## [EXERCISE MATERIALS]
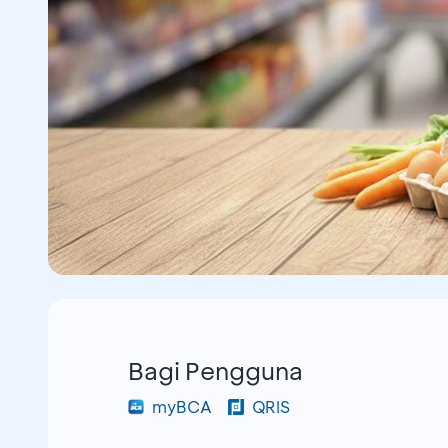
Bagi Pengguna
myBCA
QRIS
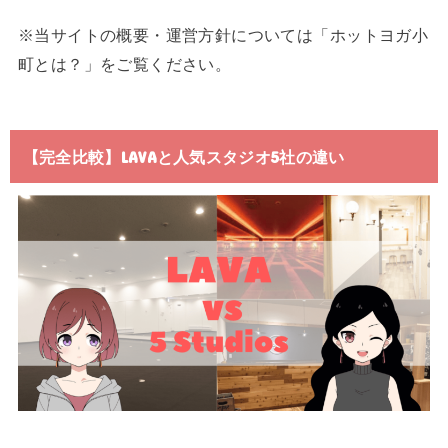
※当サイトの概要・運営方針については「ホットヨガ小
町とは？」をご覧ください。
【完全比較】LAVAと人気スタジオ5社の違い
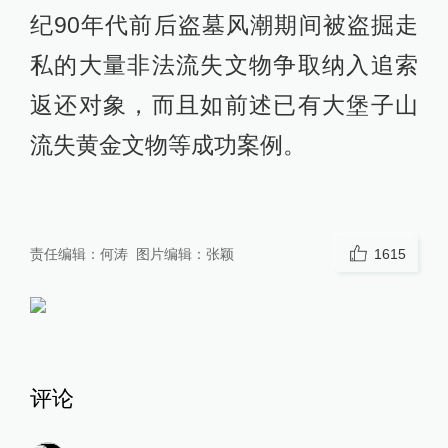
纪90年代前后盗墓风潮期间被盗掘走
私的大量非法流失文物争取纳入追索
返还对象，而且如前述已有大堡子山
流失黄金文物等成功案例。
责任编辑：
何涛
图片编辑：
张颖
1615
评论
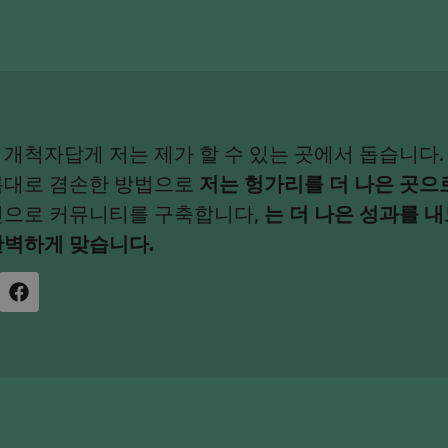
 개척자답게 저는 제가 할 수 있는 곳에서 돕습니다.
름대로 겸손한 방법으로
저는 헝가리를 더 나은 곳으
신으로 커뮤니티를 구축합니다,
는 더 나은 성과를 내
완벽하게 맞습니다.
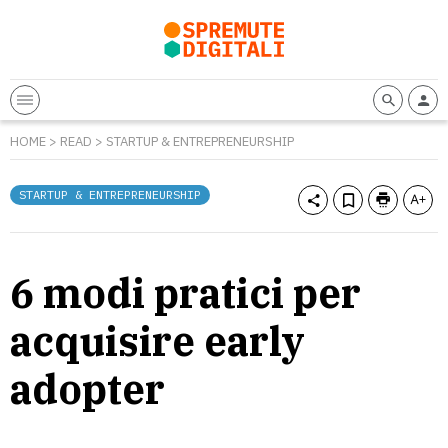
HOME
>
READ
>
STARTUP & ENTREPRENEURSHIP
STARTUP & ENTREPRENEURSHIP
6 modi pratici per
acquisire early
adopter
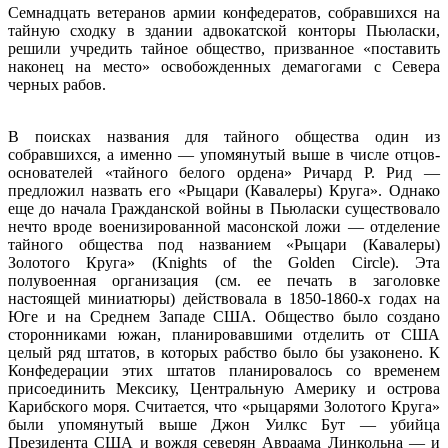
Семнадцать ветеранов армии конфедератов, собравшихся на
тайную сходку в здании адвокатской конторы Пьюласки,
решили учредить тайное общество, призванное «поставить
наконец на место» освобожденных демагогами с Севера
черных рабов.
В поисках названия для тайного общества один из
собравшихся, а именно — упомянутый выше в числе отцов-
основателей «тайного белого ордена» Ричард Р. Рид —
предложил назвать его «Рыцари (Кавалеры) Круга». Однако
еще до начала Гражданской войны в Пьюласки существовало
нечто вроде военизированной масонской ложи — отделение
тайного общества под названием «Рыцари (Кавалеры)
Золотого Круга» (Knights of the Golden Circle). Эта
полувоенная организация (см. ее печать в заголовке
настоящей миниатюры) действовала в 1850-1860-х годах на
Юге и на Среднем Западе США. Общество было создано
сторонниками южан, планировавшими отделить от США
целый ряд штатов, в которых рабство было бы узаконено. К
Конфедерации этих штатов планировалось со временем
присоединить Мексику, Центральную Америку и острова
Карибского моря. Считается, что «рыцарями Золотого Круга»
были упомянутый выше Джон Уилкс Бут — убийца
Президента США и вождя северян Авраама Линкольна — и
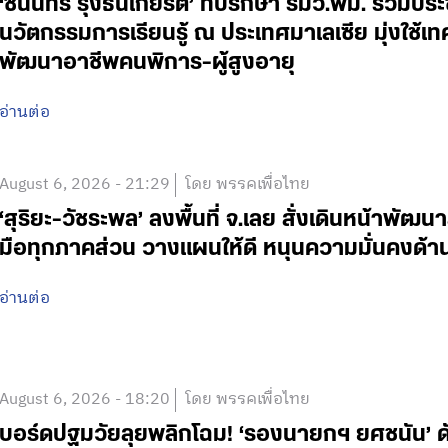
‘ชนินทร์ รุ่งธนเกียรติ’ ที่ปรึกษา รมว.พม. ร่วมปร
นวัตกรรมการเรียนรู้ ณ ประเทศมาเลเซีย มุ่งใช้เ
พัฒนาอาชีพคนพิการ-ผู้สูงอายุ
อ่านต่อ
August 6, 2026 - 21:29
โดย พรรคเพื่อไทย
‘สุริยะ-วัชระพล’ ลงพื้นที่ จ.เลย สั่งเดินหน้าพัฒนา
มือทุกภาคส่วน วางแผนให้ดี หนุนความมั่นคงด้
อ่านต่อ
August 6, 2026 - 18:20
โดย พรรคเพื่อไทย
บอร์ดปฐมวัยลุยพลิกโฉม! ‘รองนายกฯ ยศชนัน’ ดั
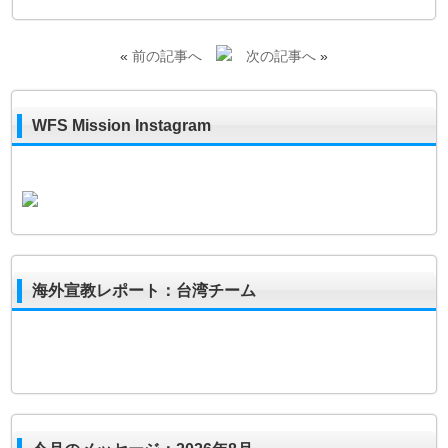
«
前の記事へ
次の記事へ
»
WFS Mission Instagram
海外宣教レポート：台湾チーム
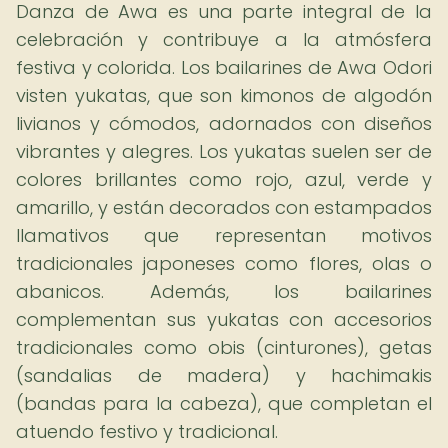
Danza de Awa es una parte integral de la
celebración y contribuye a la atmósfera
festiva y colorida. Los bailarines de Awa Odori
visten yukatas, que son kimonos de algodón
livianos y cómodos, adornados con diseños
vibrantes y alegres. Los yukatas suelen ser de
colores brillantes como rojo, azul, verde y
amarillo, y están decorados con estampados
llamativos que representan motivos
tradicionales japoneses como flores, olas o
abanicos. Además, los bailarines
complementan sus yukatas con accesorios
tradicionales como obis (cinturones), getas
(sandalias de madera) y hachimakis
(bandas para la cabeza), que completan el
atuendo festivo y tradicional.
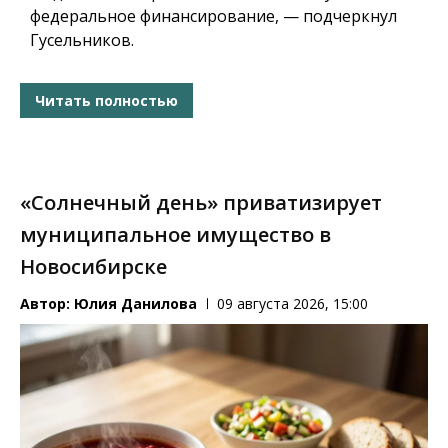
федеральное финансирование, — подчеркнул
Гусельников.
Читать полностью
«Солнечный день» приватизирует
муниципальное имущество в
Новосибирске
Автор:
Юлия Данилова
09 августа 2026, 15:00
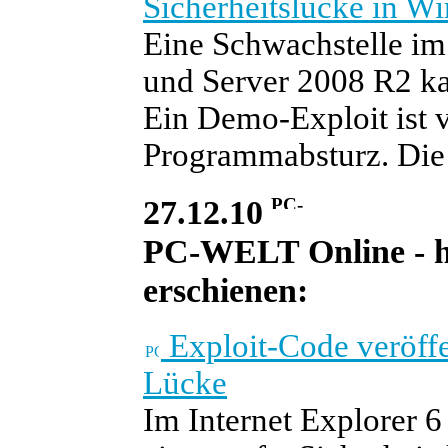
Sicherheitslücke in W
Eine Schwachstelle im
und Server 2008 R2 ka
Ein Demo-Exploit ist v
Programmabsturz. Die 
27.12.10
PC-WELT Online - he
erschienen:
Exploit-Code veröffe
Lücke
Im Internet Explorer 6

## [WHAT IS NEEDED]
Pictures do not belong in your copy; restate word for word the lines from the one containing "atuendo festivo y tradicional." through the last line of the records above.

## [THE ANSWER]
atuendo festivo y tradicional.
федеральное финансирование, — подчеркнул
Гусельников.
Читать полностью
«Солнечный день» приватизирует
муниципальное имущество в
Новосибирске
Автор:
Юлия Данилова
09 августа 2026, 15:00
Sicherheitslücke in W
Eine Schwachstelle im
und Server 2008 R2 ka
Ein Demo-Exploit ist v
Programmabsturz. Die 
27.12.10
PC-WELT Online - he
erschienen:
Exploit-Code veröffe
Lücke
Im Internet Explorer 6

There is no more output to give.